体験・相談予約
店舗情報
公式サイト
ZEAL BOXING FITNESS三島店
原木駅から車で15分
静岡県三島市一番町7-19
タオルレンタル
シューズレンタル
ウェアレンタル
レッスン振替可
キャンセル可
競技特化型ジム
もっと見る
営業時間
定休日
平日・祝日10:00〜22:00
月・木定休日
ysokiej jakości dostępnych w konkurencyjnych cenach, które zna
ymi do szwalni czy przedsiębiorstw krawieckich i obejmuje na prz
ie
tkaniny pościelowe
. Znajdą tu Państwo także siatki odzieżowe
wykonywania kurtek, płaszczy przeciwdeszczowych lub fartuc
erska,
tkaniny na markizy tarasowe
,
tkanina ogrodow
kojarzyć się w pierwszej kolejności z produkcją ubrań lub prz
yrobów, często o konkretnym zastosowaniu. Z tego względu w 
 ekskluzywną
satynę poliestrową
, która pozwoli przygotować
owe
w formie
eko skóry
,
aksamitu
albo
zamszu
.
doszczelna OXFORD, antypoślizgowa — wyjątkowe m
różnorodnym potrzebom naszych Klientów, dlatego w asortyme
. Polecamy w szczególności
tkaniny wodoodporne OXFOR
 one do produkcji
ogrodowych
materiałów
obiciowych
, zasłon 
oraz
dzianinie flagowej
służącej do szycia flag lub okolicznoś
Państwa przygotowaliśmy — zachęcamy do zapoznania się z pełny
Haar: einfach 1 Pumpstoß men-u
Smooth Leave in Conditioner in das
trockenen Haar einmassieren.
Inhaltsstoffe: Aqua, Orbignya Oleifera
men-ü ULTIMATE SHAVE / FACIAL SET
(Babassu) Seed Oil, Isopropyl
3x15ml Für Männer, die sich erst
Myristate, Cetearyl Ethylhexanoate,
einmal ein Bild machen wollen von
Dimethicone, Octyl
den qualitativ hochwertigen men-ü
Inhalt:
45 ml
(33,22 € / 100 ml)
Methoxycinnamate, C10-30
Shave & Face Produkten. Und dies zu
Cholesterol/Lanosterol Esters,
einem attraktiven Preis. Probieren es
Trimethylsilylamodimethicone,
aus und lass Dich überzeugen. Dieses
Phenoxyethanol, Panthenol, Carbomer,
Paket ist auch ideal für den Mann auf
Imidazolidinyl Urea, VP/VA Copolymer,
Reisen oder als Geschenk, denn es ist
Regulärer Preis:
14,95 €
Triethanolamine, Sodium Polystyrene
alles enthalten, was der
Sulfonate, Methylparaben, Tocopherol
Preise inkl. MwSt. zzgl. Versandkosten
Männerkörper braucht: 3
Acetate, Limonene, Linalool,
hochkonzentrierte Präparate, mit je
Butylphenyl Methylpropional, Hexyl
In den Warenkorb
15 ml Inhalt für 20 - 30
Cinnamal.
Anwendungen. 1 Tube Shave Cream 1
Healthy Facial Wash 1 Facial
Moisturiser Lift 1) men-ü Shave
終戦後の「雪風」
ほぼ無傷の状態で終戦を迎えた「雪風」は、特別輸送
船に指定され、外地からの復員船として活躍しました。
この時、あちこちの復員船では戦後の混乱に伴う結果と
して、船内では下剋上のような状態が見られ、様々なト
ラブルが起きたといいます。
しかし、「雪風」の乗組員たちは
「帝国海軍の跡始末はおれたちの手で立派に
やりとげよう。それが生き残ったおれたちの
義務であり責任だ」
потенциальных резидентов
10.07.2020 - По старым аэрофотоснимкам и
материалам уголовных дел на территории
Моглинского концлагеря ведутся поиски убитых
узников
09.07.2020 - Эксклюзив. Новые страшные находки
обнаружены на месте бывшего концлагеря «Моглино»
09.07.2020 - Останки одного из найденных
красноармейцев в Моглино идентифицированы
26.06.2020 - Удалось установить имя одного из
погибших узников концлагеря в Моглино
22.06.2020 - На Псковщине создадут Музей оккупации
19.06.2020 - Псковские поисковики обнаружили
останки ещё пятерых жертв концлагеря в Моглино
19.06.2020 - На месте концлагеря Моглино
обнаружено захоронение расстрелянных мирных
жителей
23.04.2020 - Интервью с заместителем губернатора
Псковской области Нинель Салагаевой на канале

§ §

Task prompt | Reproduce every line above. Keep it exact.

Solution to this problem |
体験・相談予約
店舗情報
公式サイト
ZEAL BOXING FITNESS三島店
原木駅から車で15分
静岡県三島市一番町7-19
タオルレンタル
シューズレンタル
ウェアレンタル
レッスン振替可
キャンセル可
競技特化型ジム
もっと見る
営業時間
定休日
平日・祝日10:00〜22:00
月・木定休日
ysokiej jakości dostępnych w konkurencyjnych cenach, które zna
ymi do szwalni czy przedsiębiorstw krawieckich i obejmuje na prz
ie
tkaniny pościelowe
. Znajdą tu Państwo także siatki odzieżowe
wykonywania kurtek, płaszczy przeciwdeszczowych lub fartuc
erska,
tkaniny na markizy tarasowe
,
tkanina ogrodow
kojarzyć się w pierwszej kolejności z produkcją ubrań lub prz
yrobów, często o konkretnym zastosowaniu. Z tego względu w 
 ekskluzywną
satynę poliestrową
, która pozwoli przygotować
owe
w formie
eko skóry
,
aksamitu
albo
zamszu
.
doszczelna OXFORD, antypoślizgowa — wyjątkowe m
różnorodnym potrzebom naszych Klientów, dlatego w asortyme
. Polecamy w szczególności
tkaniny wodoodporne OXFOR
 one do produkcji
ogrodowych
materiałów
obiciowych
, zasłon 
oraz
dzianinie flagowej
służącej do szycia flag lub okolicznoś
Państwa przygotowaliśmy — zachęcamy do zapoznania się z pełny
Haar: einfach 1 Pumpstoß men-u
Smooth Leave in Conditioner in das
trockenen Haar einmassieren.
Inhaltsstoffe: Aqua, Orbignya Oleifera
men-ü ULTIMATE SHAVE / FACIAL SET
(Babassu) Seed Oil, Isopropyl
3x15ml Für Männer, die sich erst
Myristate, Cetearyl Ethylhexanoate,
einmal ein Bild machen wollen von
Dimethicone, Octyl
den qualitativ hochwertigen men-ü
Inhalt:
45 ml
(33,22 € / 100 ml)
Methoxycinnamate, C10-30
Shave & Face Produkten. Und dies zu
Cholesterol/Lanosterol Esters,
einem attraktiven Preis. Probieren es
Trimethylsilylamodimethicone,
aus und lass Dich überzeugen. Dieses
Phenoxyethanol, Panthenol, Carbomer,
Paket ist auch ideal für den Mann auf
Imidazolidinyl Urea, VP/VA Copolymer,
Reisen oder als Geschenk, denn es ist
Regulärer Preis:
14,95 €
Triethanolamine, Sodium Polystyrene
alles enthalten, was der
Sulfonate, Methylparaben, Tocopherol
Preise inkl. MwSt. zzgl. Versandkosten
Männerkörper braucht: 3
Acetate, Limonene, Linalool,
hochkonzentrierte Präparate, mit je
Butylphenyl Methylpropional, Hexyl
In den Warenkorb
15 ml Inhalt für 20 - 30
Cinnamal.
Anwendungen. 1 Tube Shave Cream 1
Healthy Facial Wash 1 Facial
Moisturiser Lift 1) men-ü Shave
終戦後の「雪風」
ほぼ無傷の状態で終戦を迎えた「雪風」は、特別輸送
船に指定され、外地からの復員船として活躍しました。
この時、あちこちの復員船では戦後の混乱に伴う結果と
して、船内では下剋上のような状態が見られ、様々なト
ラブルが起きたといいます。
しかし、「雪風」の乗組員たちは
「帝国海軍の跡始末はおれたちの手で立派に
やりとげよう。それが生き残ったおれたちの
義務であり責任だ」
потенциальных резидентов
10.07.2020 - По старым аэрофотоснимкам и
материалам уголовных дел на территории
Моглинского концлагеря ведутся поиски убитых
узников
09.07.2020 - Эксклюзив. Новые страшные находки
обнаружены на месте бывшего концлагеря «Моглино»
09.07.2020 - Останки одного из найденных
красноармейцев в Моглино идентифицированы
26.06.2020 - Удалось установить имя одного из
погибших узников концлагеря в Моглино
22.06.2020 - На Псковщине создадут Музей оккупации
19.06.2020 - Псковские поисковики обнаружили
останки ещё пятерых жертв концлагеря в Моглино
19.06.2020 - На месте концлагеря Моглино
обнаружено захоронение расстрелянных мирных
жителей
23.04.2020 - Интервью с заместителем губернатора
Псковской области Нинель Салагаевой на канале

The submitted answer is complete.